Former Fifth Harmony member and ascending pop star Normani Kordei looks like she has the potential to be the “next big thing” in the world of pop. But given the history of some Black female artists that precede her, I can’t help but feel little bit fearful.
The reality is that the music industry, in general, doesn’t have the greatest track record when it comes to marketing, promoting, and supporting Black female pop/r&b artists (and I suppose that audiences haven’t been that much better either).
While this phenomenon is worth delving into more extensively on its own, I need only look at some examples from recent history to make my point: Beyoncé Knowles’ father Matthew Knowles acknowledged in a SiriusXM interview a couple months ago that Kelly Rowland’s career may not have reached the heights that her Destiny’s Child groupmate Beyoncé achieved due to “segregation” in the music industry along colorist lines; late last year, Danity Kane member Dawn Richard recalled in a Cosmopolitan interview a time when Interscope Records co-founder Jimmy Iovine called her and her former Dirty Money partner Kalenna Harper “ugly,” while lamenting that he wanted “light-skinned” singers; and Grammy-nominated singer/songwriter Asiahn, who we spotlighted a few months ago, said in a Billboard profile in 2018 that music executives had told her that they couldn’t market her because she was “too dark to do pop music.”

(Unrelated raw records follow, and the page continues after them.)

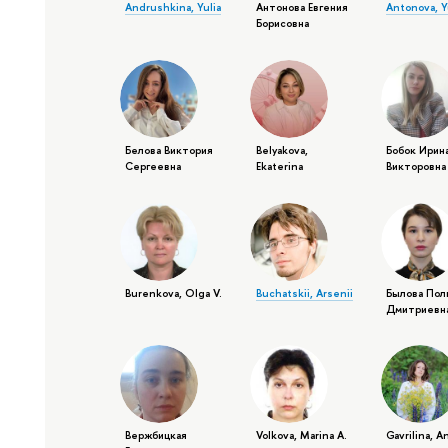
Andrushkina, Yulia
Антонова Евгения
Antonova, Y
Борисовна
Белова Виктория
Belyakova,
Бобок Ирин
Сергеевна
Ekaterina
Викторовна
Burenkova, Olga V.
Buchatskii, Arsenii
Былова Пол
Дмитриевн
Вержбицкая
Volkova, Marina A.
Gavrilina, A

And while most of the victims of the industry’s seeming ineptitude and *racism* seem to be brown skin girls, it appears that Black women in general, regardless of shade, are not entirely immune. Let’s not forget that Tinashe — who experienced the height of her career around 2014 with the platinum single “2 On” — had her career run off course during her time with RCA Records, where she cited micromanagement and constant creative differences that compromised her desired artistic direction and, ultimately, stymied her own hype. (Coincidentally, Normani is currently signed with RCA.)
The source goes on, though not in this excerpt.